From the first day that Adolf Hitler seized power, January 30, 1933, he knew that only sudden death awaited him if he failed to restore pride and empire to post Versailles Germany. His close friend and adjutant Julius Schaub recorded Hitler's jubilant boast to his staff on that evening, as the last celebrating guests left the Berlin Chancellery building: No power on earth will get me out of this building alive!

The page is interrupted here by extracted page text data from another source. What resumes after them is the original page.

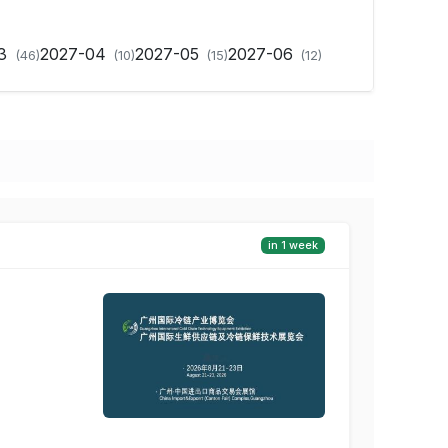
03
2027-04
2027-05
2027-06
(46)
(10)
(15)
(12)
in 1 week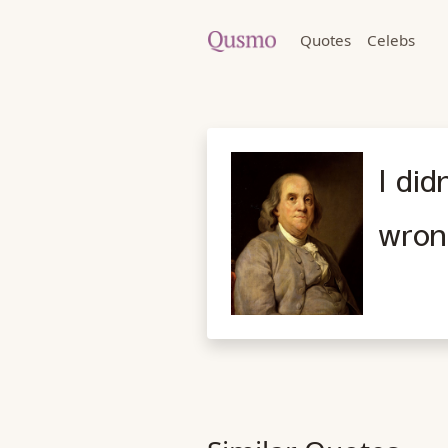
Quotes
Celebs
I did
wron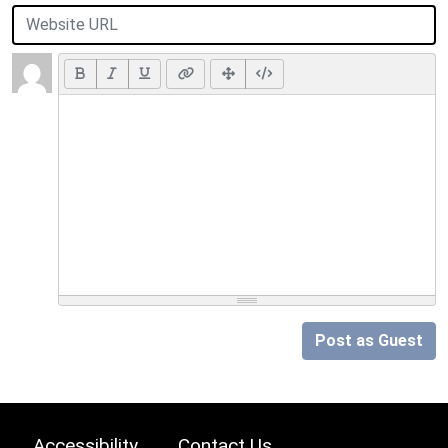
Post as Guest
Accessibility
Contact Us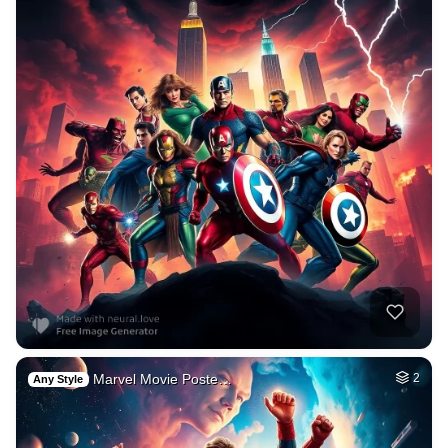
Marvel Movie Poste…
2
Any Style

Adolf Hitler, murderer of millions, master of destruction and organized insanity, did not come into the world as a monster. He was not sent to earth by the devil, nor was he sent by heaven to "bring order" to Germany, to give the country the autobahn and rescue it from its economic crisis.

Little Adolf

At half past six on the evening of April 20th, 1889 an innocent child was born in the small town of Braunau Am Inn, Austria. The name of the child was Adolf Hitler. He was the son a Customs official Alois Hitler, and his third wife Klara. Initially Alois had taken his mother's name, Schicklgruber, but changed it in 1876 and became Hiedler, or Hitler. Quite important - it is hard to imagine tens of thousands of Germans shouting "Heil Schicklgruber!" instead of "Heil Hitler!"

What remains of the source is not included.